# Task
For each line below that contains the word "产业发展", make a copy.

* * * * * * * * *

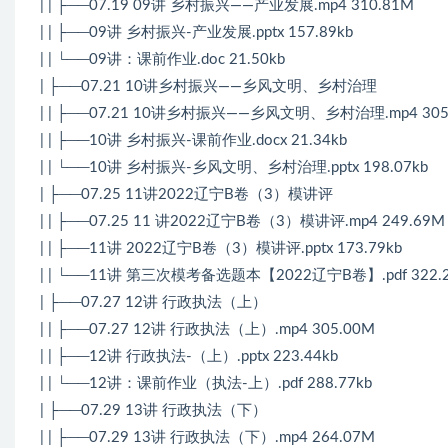
| | ├──07.19 09讲 乡村振兴——产业发展.mp4 310.81M
| | ├──09讲 乡村振兴-产业发展.pptx 157.89kb
| | └──09讲：课前作业.doc 21.50kb
| ├──07.21 10讲乡村振兴——乡风文明、乡村治理
| | ├──07.21 10讲乡村振兴——乡风文明、乡村治理.mp4 305
| | ├──10讲 乡村振兴-课前作业.docx 21.34kb
| | └──10讲 乡村振兴-乡风文明、乡村治理.pptx 198.07kb
| ├──07.25 11讲2022辽宁B卷（3）模讲评
| | ├──07.25 11 讲2022辽宁B卷（3）模讲评.mp4 249.69M
| | ├──11讲 2022辽宁B卷（3）模讲评.pptx 173.79kb
| | └──11讲 第三次模考备选题本【2022辽宁B卷】.pdf 322.2
| ├──07.27 12讲 行政执法（上）
| | ├──07.27 12讲 行政执法（上）.mp4 305.00M
| | ├──12讲 行政执法-（上）.pptx 223.44kb
| | └──12讲：课前作业（执法-上）.pdf 288.77kb
| ├──07.29 13讲 行政执法（下）
| | ├──07.29 13讲 行政执法（下）.mp4 264.07M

* * * * * * * * *

# Result below
| | ├──07.19 09讲 乡村振兴——产业发展.mp4 310.81M
| | ├──09讲 乡村振兴-产业发展.pptx 157.89kb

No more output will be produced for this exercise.